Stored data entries

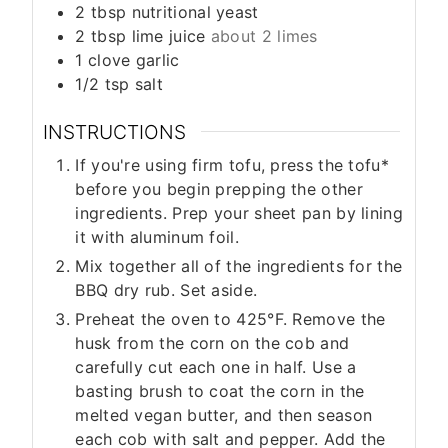
2
tbsp
nutritional yeast
2
tbsp
lime juice
about 2 limes
1
clove
garlic
1/2
tsp
salt
INSTRUCTIONS
If you're using firm tofu, press the tofu*
before you begin prepping the other
ingredients. Prep your sheet pan by lining
it with aluminum foil.
Mix together all of the ingredients for the
BBQ dry rub. Set aside.
Preheat the oven to 425°F. Remove the
husk from the corn on the cob and
carefully cut each one in half. Use a
basting brush to coat the corn in the
melted vegan butter, and then season
each cob with salt and pepper. Add the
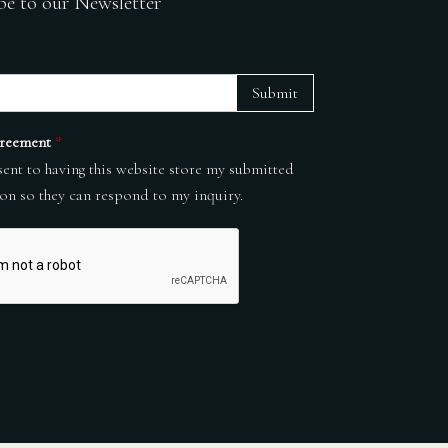
be to our Newsletter
Submit
reement
*
sent to having this website store my submitted
on so they can respond to my inquiry.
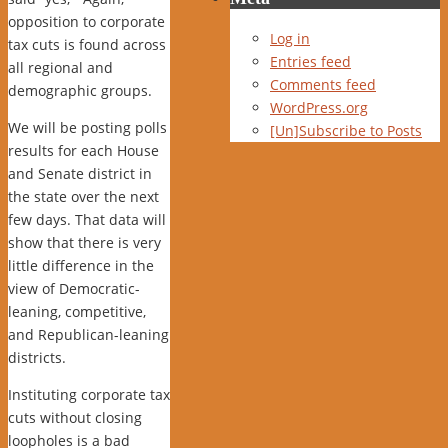
opposition to corporate
Log in
tax cuts is found across
Entries feed
all regional and
Comments feed
demographic groups.
WordPress.org
We will be posting polls
[Un]Subscribe to Posts
results for each House
and Senate district in
the state over the next
few days. That data will
show that there is very
little difference in the
view of Democratic-
leaning, competitive,
and Republican-leaning
districts.
Instituting corporate tax
cuts without closing
loopholes is a bad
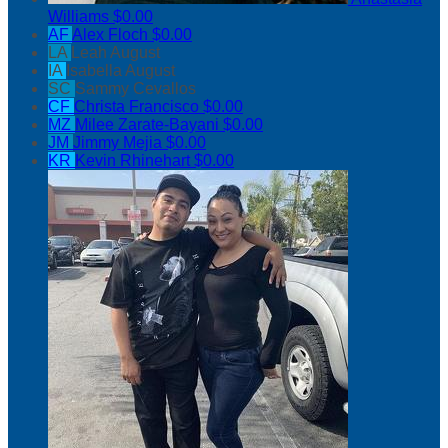
Williams
$0.00
AF
Alex Floch
$0.00
LA
Leah August
IA
Isabella August
SC
Sammy Cevallos
CF
Christa Francisco
$0.00
MZ
Milee Zarate-Bayani
$0.00
JM
Jimmy Mejia
$0.00
KR
Kevin Rhinehart
$0.00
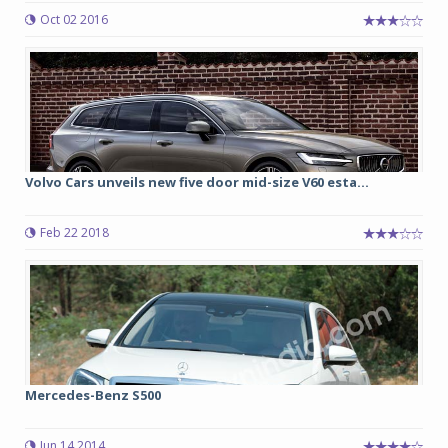
Oct 02 2016
Volvo Cars unveils new five door mid-size V60 esta...
Feb 22 2018
Mercedes-Benz S500
Jun 14 2014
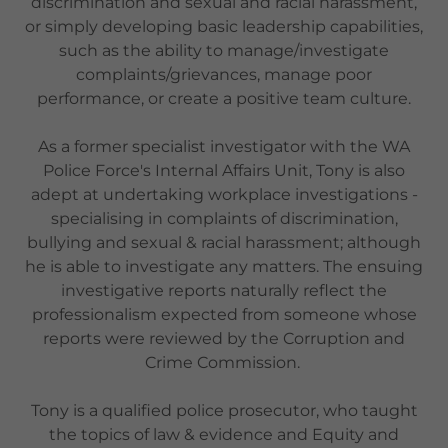
discrimination and sexual and racial harassment,
or simply developing basic leadership capabilities,
such as the ability to manage/investigate
complaints/grievances, manage poor
performance, or create a positive team culture.
As a former specialist investigator with the WA
Police Force's Internal Affairs Unit, Tony is also
adept at undertaking workplace investigations -
specialising in complaints of discrimination,
bullying and sexual & racial harassment; although
he is able to investigate any matters. The ensuing
investigative reports naturally reflect the
professionalism expected from someone whose
reports were reviewed by the Corruption and
Crime Commission.
Tony is a qualified police prosecutor, who taught
the topics of law & evidence and Equity and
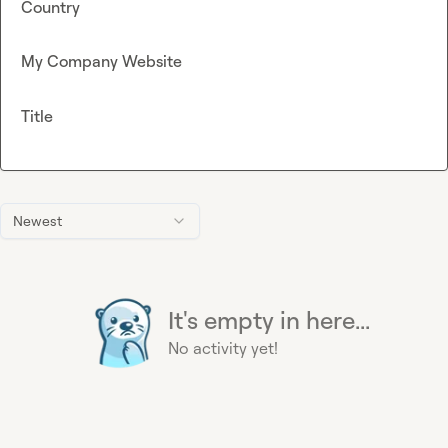
Country
My Company Website
Title
Newest
It's empty in here...
No activity yet!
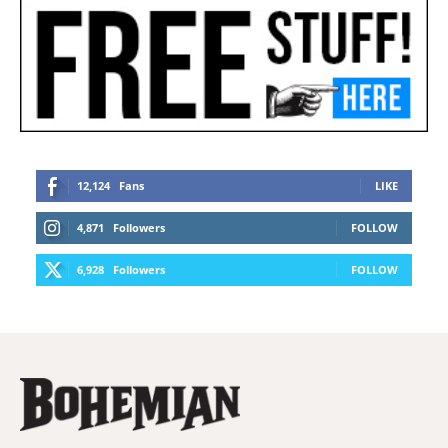
12,124
Fans
LIKE
4,871
Followers
FOLLOW
6,928
Followers
FOLLOW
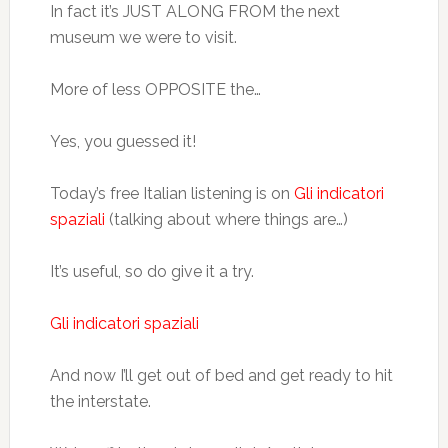
In fact it’s JUST ALONG FROM the next
museum we were to visit.
More of less OPPOSITE the…
Yes, you guessed it!
Today’s free Italian listening is on
Gli indicatori
spaziali
(talking about where things are…)
It’s useful, so do give it a try.
Gli indicatori spaziali
And now I’ll get out of bed and get ready to hit
the interstate.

== TASK GOAL ==
Repeat all the data as it stands, dropping any images it holds.

== RESULT OF THE TASK ==
2
tbsp
nutritional yeast
2
tbsp
lime juice
about 2 limes
1
clove
garlic
1/2
tsp
salt
INSTRUCTIONS
If you're using firm tofu, press the tofu*
before you begin prepping the other
ingredients. Prep your sheet pan by lining
it with aluminum foil.
Mix together all of the ingredients for the
BBQ dry rub. Set aside.
Preheat the oven to 425°F. Remove the
husk from the corn on the cob and
carefully cut each one in half. Use a
basting brush to coat the corn in the
melted vegan butter, and then season
each cob with salt and pepper. Add the
be to our Newsletter
Submit
reement
*
sent to having this website store my submitted
on so they can respond to my inquiry.
opposition to corporate
Log in
tax cuts is found across
Entries feed
all regional and
Comments feed
demographic groups.
WordPress.org
We will be posting polls
[Un]Subscribe to Posts
results for each House
and Senate district in
the state over the next
few days. That data will
show that there is very
little difference in the
view of Democratic-
leaning, competitive,
and Republican-leaning
districts.
Instituting corporate tax
cuts without closing
loopholes is a bad
Williams
$0.00
AF
Alex Floch
$0.00
LA
Leah August
IA
Isabella August
SC
Sammy Cevallos
CF
Christa Francisco
$0.00
MZ
Milee Zarate-Bayani
$0.00
JM
Jimmy Mejia
$0.00
KR
Kevin Rhinehart
$0.00
Oct 02 2016
Volvo Cars unveils new five door mid-size V60 esta...
Feb 22 2018
Mercedes-Benz S500
Jun 14 2014
discrimination and sexual and racial harassment,
or simply developing basic leadership capabilities,
such as the ability to manage/investigate
complaints/grievances, manage poor
performance, or create a positive team culture.
As a former specialist investigator with the WA
Police Force's Internal Affairs Unit, Tony is also
adept at undertaking workplace investigations -
specialising in complaints of discrimination,
bullying and sexual & racial harassment; although
he is able to investigate any matters. The ensuing
investigative reports naturally reflect the
professionalism expected from someone whose
reports were reviewed by the Corruption and
Crime Commission.
Tony is a qualified police prosecutor, who taught
the topics of law & evidence and Equity and
Country
My Company Website
Title
Newest
It's empty in here...
No activity yet!
12,124
Fans
LIKE
4,871
Followers
FOLLOW
6,928
Followers
FOLLOW
In fact it’s JUST ALONG FROM the next
museum we were to visit.
More of less OPPOSITE the…
Yes, you guessed it!
Today’s free Italian listening is on
Gli indicatori
spaziali
(talking about where things are…)
It’s useful, so do give it a try.
Gli indicatori spaziali
And now I’ll get out of bed and get ready to hit
the interstate.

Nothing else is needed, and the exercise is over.